Mushroom Barley Soup with White Truffle Oil
Ingredients
- 1 tablespoon extra virgin olive oil
- 1 tablespoon unsalted butter
- 1 medium onion, medium dice
- 3 cloves garlic, finely minced
- 1 teaspoon dried thyme
- 2-3 small carrots, medium dice (~1 cup)
- 2-3 stalks celery, medium dice (~1 cup)
- 1 lb. (16 ounces) baby bella mushrooms, stems trimmed, halved and sliced
- 1/4 cup dry sherry
- 1 cup par-cooked pearled barley
- 5 cups chicken stock
- leftover parmesan rinds (optional)
- 1 teaspoon freshly squeezed lemon juice
- 1 tablespoon white truffle oil
- kosher salt
- freshly ground black pepper
Instructions
- Heat oil and butter in a large soup pot over medium-low heat. Add onions and cook for 5 minutes, stirring frequently, until onions are soft and translucent.
- Add garlic and continue cooking for an additional 1-2 minutes, stirring frequently. Add dried thyme.

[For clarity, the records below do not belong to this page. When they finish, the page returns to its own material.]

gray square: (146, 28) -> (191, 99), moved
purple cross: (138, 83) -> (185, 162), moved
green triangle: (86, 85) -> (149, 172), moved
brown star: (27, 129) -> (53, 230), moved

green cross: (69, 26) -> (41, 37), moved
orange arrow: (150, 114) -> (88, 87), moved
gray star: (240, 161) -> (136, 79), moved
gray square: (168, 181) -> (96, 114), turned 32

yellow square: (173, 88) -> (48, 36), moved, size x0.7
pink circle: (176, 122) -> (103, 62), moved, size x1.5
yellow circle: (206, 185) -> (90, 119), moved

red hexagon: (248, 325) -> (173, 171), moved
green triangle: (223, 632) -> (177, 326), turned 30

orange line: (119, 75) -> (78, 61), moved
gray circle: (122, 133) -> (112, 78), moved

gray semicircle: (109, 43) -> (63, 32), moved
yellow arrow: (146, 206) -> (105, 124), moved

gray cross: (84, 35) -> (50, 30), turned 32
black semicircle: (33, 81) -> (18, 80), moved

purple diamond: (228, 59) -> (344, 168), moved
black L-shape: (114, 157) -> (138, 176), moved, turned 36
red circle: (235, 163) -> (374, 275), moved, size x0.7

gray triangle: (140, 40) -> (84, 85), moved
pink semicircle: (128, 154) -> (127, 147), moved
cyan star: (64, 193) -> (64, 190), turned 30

- Add celery and carrot together and cook over medium-low heat for an additional 3-5 minutes.
- Add sliced mushrooms, stir, and allow to cook over high heat for 5-7 minutes, or until mushrooms begin to release their liquid. Allow liquid to evaporate, before adding dry sherry.
- Reduce sherry until barely any liquid is left in the pot. Add the pearled barley, parmesan rinds, and chicken stock and bring to a low boil. Reduce the heat to a low simmer and cook for another 15-20 minutes or until barley is cooked through.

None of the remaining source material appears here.